– Вот тут-то мы и начинаем говорить на разных языках. Для нас вопрос только один, первый и последний: нужно это для революции? Нужно. И нечего тогда разговаривать. И какие страшные слова вы ни употребляйте, вы нас не смутите. Казнь, так казнь, шпион, так шпион, удушение свободы, так удушение. Провокация нужна? И пред провокацией не остановимся. А эксцессы… Эксцессы мы очень бы рады и сами искоренить. Понятно, что у чекиста, в его страшной работе, голова легко пьянеет от власти и крови. Вы только не знаете, сколько из них самих попадает у нас под расстрел. Но чтобы на этом основании устыдиться и уничтожить чрезвычайки, и с закрытыми глазами ходить среди заговоров и покушений на революционную власть, ну, нет-с! Плохо рассчитали!
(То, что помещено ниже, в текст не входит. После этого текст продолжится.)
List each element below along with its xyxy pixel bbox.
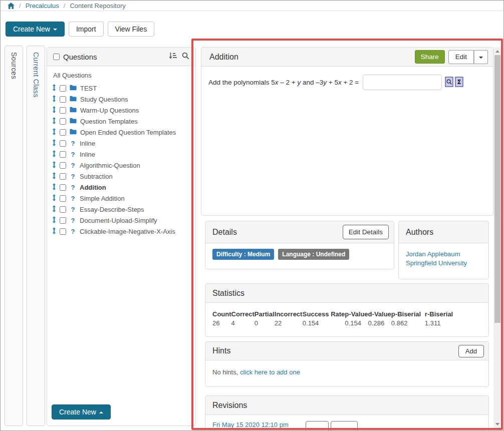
tree-item-checkbox[interactable] xyxy=(60,129,66,136)
tree-item[interactable]: Open Ended Question Templates xyxy=(52,127,190,138)
svg-text:Σ: Σ xyxy=(457,79,461,86)
statistic-label: d-Value xyxy=(368,310,391,318)
tree-item-label[interactable]: Inline xyxy=(80,151,95,158)
create-new-button[interactable]: Create New xyxy=(6,22,65,37)
move-vertical-icon[interactable] xyxy=(52,183,56,192)
tree-item[interactable]: ? Addition xyxy=(52,182,190,193)
tree-item[interactable]: ? Essay-Describe-Steps xyxy=(52,204,190,215)
tree-item-checkbox[interactable] xyxy=(60,206,66,213)
tree-item[interactable]: ? Subtraction xyxy=(52,171,190,182)
tree-item-checkbox[interactable] xyxy=(60,96,66,103)
move-vertical-icon[interactable] xyxy=(52,128,56,137)
tree-item-checkbox[interactable] xyxy=(60,173,66,180)
tree-item-label[interactable]: Study Questions xyxy=(80,96,128,103)
statistic-value: 0.154 xyxy=(303,319,345,327)
search-icon[interactable] xyxy=(182,52,189,62)
authors-header: Authors xyxy=(399,221,488,243)
tree-item-checkbox[interactable] xyxy=(60,85,66,92)
statistic-value: 0 xyxy=(255,319,275,327)
add-hint-button[interactable]: Add xyxy=(458,345,484,357)
details-panel: Details Edit Details Difficulty : Medium… xyxy=(205,221,394,269)
edit-details-button[interactable]: Edit Details xyxy=(343,225,389,239)
move-vertical-icon[interactable] xyxy=(52,84,56,93)
statistics-header: Statistics xyxy=(205,284,488,303)
tree-item-checkbox[interactable] xyxy=(60,228,66,235)
scroll-down-icon[interactable] xyxy=(495,423,499,425)
author-link[interactable]: Jordan Applebaum xyxy=(406,250,481,259)
move-vertical-icon[interactable] xyxy=(52,194,56,203)
answer-input[interactable] xyxy=(363,75,442,90)
edit-button[interactable]: Edit xyxy=(448,50,474,64)
tree-item-label[interactable]: Simple Addition xyxy=(80,195,125,202)
tree-item-label[interactable]: Addition xyxy=(80,184,106,191)
move-vertical-icon[interactable] xyxy=(52,117,56,126)
tree-item[interactable]: ? Inline xyxy=(52,149,190,160)
authors-panel: Authors Jordan ApplebaumSpringfield Univ… xyxy=(398,221,489,279)
tree-item[interactable]: Question Templates xyxy=(52,116,190,127)
tree-item-checkbox[interactable] xyxy=(60,151,66,158)
tree-item[interactable]: Warm-Up Questions xyxy=(52,105,190,116)
tree-item-checkbox[interactable] xyxy=(60,118,66,125)
revision-timestamp-link[interactable]: Fri May 15 2020 12:10 pm xyxy=(212,421,301,428)
move-vertical-icon[interactable] xyxy=(52,227,56,236)
breadcrumb: / Precalculus / Content Repository xyxy=(1,1,503,11)
statistic-column: Incorrect 22 xyxy=(275,310,303,327)
tab-current-class[interactable]: Current Class xyxy=(27,46,45,426)
home-icon[interactable] xyxy=(8,3,15,9)
revision-action-button[interactable] xyxy=(306,421,329,431)
tree-item[interactable]: ? Document-Upload-Simplify xyxy=(52,215,190,226)
tree-item-label[interactable]: Clickable-Image-Negative-X-Axis xyxy=(80,228,175,235)
equation-document-icon[interactable]: Σ xyxy=(455,77,463,89)
tree-item[interactable]: ? Inline xyxy=(52,138,190,149)
tree-item-label[interactable]: Essay-Describe-Steps xyxy=(80,206,144,213)
scrollbar-thumb[interactable] xyxy=(494,55,500,323)
tree-item-label[interactable]: Question Templates xyxy=(80,118,138,125)
tree-item-label[interactable]: Subtraction xyxy=(80,173,113,180)
tree-item-checkbox[interactable] xyxy=(60,184,66,191)
tree-item-label[interactable]: Inline xyxy=(80,140,95,147)
tree-item[interactable]: Study Questions xyxy=(52,94,190,105)
move-vertical-icon[interactable] xyxy=(52,106,56,115)
all-questions-link[interactable]: All Questions xyxy=(53,72,190,79)
author-link[interactable]: Springfield University xyxy=(406,259,481,268)
add-hint-link[interactable]: click here to add one xyxy=(240,368,300,376)
revision-action-button[interactable] xyxy=(331,421,358,431)
tree-item-label[interactable]: TEST xyxy=(80,85,97,92)
vertical-scrollbar[interactable] xyxy=(493,47,501,428)
scroll-up-icon[interactable] xyxy=(495,50,499,53)
preview-document-icon[interactable] xyxy=(445,77,453,89)
select-all-questions-checkbox[interactable] xyxy=(53,54,60,60)
import-button[interactable]: Import xyxy=(69,22,104,37)
view-files-button[interactable]: View Files xyxy=(108,22,155,37)
tree-item[interactable]: ? Clickable-Image-Negative-X-Axis xyxy=(52,226,190,237)
stem-text: – 2 + xyxy=(279,79,298,86)
move-vertical-icon[interactable] xyxy=(52,150,56,159)
create-new-bottom-button[interactable]: Create New xyxy=(52,404,111,419)
move-vertical-icon[interactable] xyxy=(52,216,56,225)
tree-item-checkbox[interactable] xyxy=(60,140,66,147)
tree-item[interactable]: TEST xyxy=(52,83,190,94)
tree-item-checkbox[interactable] xyxy=(60,162,66,169)
tree-item-label[interactable]: Document-Upload-Simplify xyxy=(80,217,157,224)
tree-item-label[interactable]: Warm-Up Questions xyxy=(80,107,139,114)
tree-item[interactable]: ? Algorithmic-Question xyxy=(52,160,190,171)
move-vertical-icon[interactable] xyxy=(52,172,56,181)
tree-item-label[interactable]: Algorithmic-Question xyxy=(80,162,140,169)
move-vertical-icon[interactable] xyxy=(52,205,56,214)
sort-amount-icon[interactable] xyxy=(169,52,177,62)
tree-item-checkbox[interactable] xyxy=(60,107,66,114)
edit-dropdown-button[interactable] xyxy=(474,50,488,64)
tab-sources[interactable]: Sources xyxy=(5,46,23,426)
move-vertical-icon[interactable] xyxy=(52,161,56,170)
tree-item[interactable]: ? Simple Addition xyxy=(52,193,190,204)
move-vertical-icon[interactable] xyxy=(52,139,56,148)
share-button[interactable]: Share xyxy=(415,50,445,64)
tree-item-checkbox[interactable] xyxy=(60,195,66,202)
tree-item-label[interactable]: Open Ended Question Templates xyxy=(80,129,176,136)
breadcrumb-course-link[interactable]: Precalculus xyxy=(26,2,59,10)
question-mark-icon: ? xyxy=(70,217,76,224)
move-vertical-icon[interactable] xyxy=(52,95,56,104)
tree-item-checkbox[interactable] xyxy=(60,217,66,224)
statistic-value: 22 xyxy=(275,319,303,327)
hints-title: Hints xyxy=(212,346,230,355)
Мы не такие дурачки, и на удочку вашу не попадемся!
Опять, как обычно, в голосе его зазвучали митинговые ноты, когда он, как будто, говорил не для собеседника, а для невидимой, сочувственной ему толпы. И как обычно, между ними запрыгали враждебные, колющие искорки.
Катя замолчала. Ей хотелось продолжать разговор в прежнем созвучном тоне, но настроенность у обоих исчезла. Она огорченно опустила голову. И оттого, что она не возражала, что на девической щеке чернели запекшиеся царапины от револьвера, Леониду сделалось стыдно, и опять она стала ему близка и мила. Он поднял брови, почесал в затылке, дружественно просунул руку под ее локоть и смущенно сказал:
– Ну, ничего!.. Ночь-то какая, посмотри.
Катя все время бессознательно чувствовала эту ночь. Справа тянулись крутые обрывы Кара-Агача, в лунном тумане они казались совсем близкими. И казалось под лунным светом, – какие-то там на горе огромные порталы, стройные колонны, величественные входы невиданно-большого храма. Опять стало просто.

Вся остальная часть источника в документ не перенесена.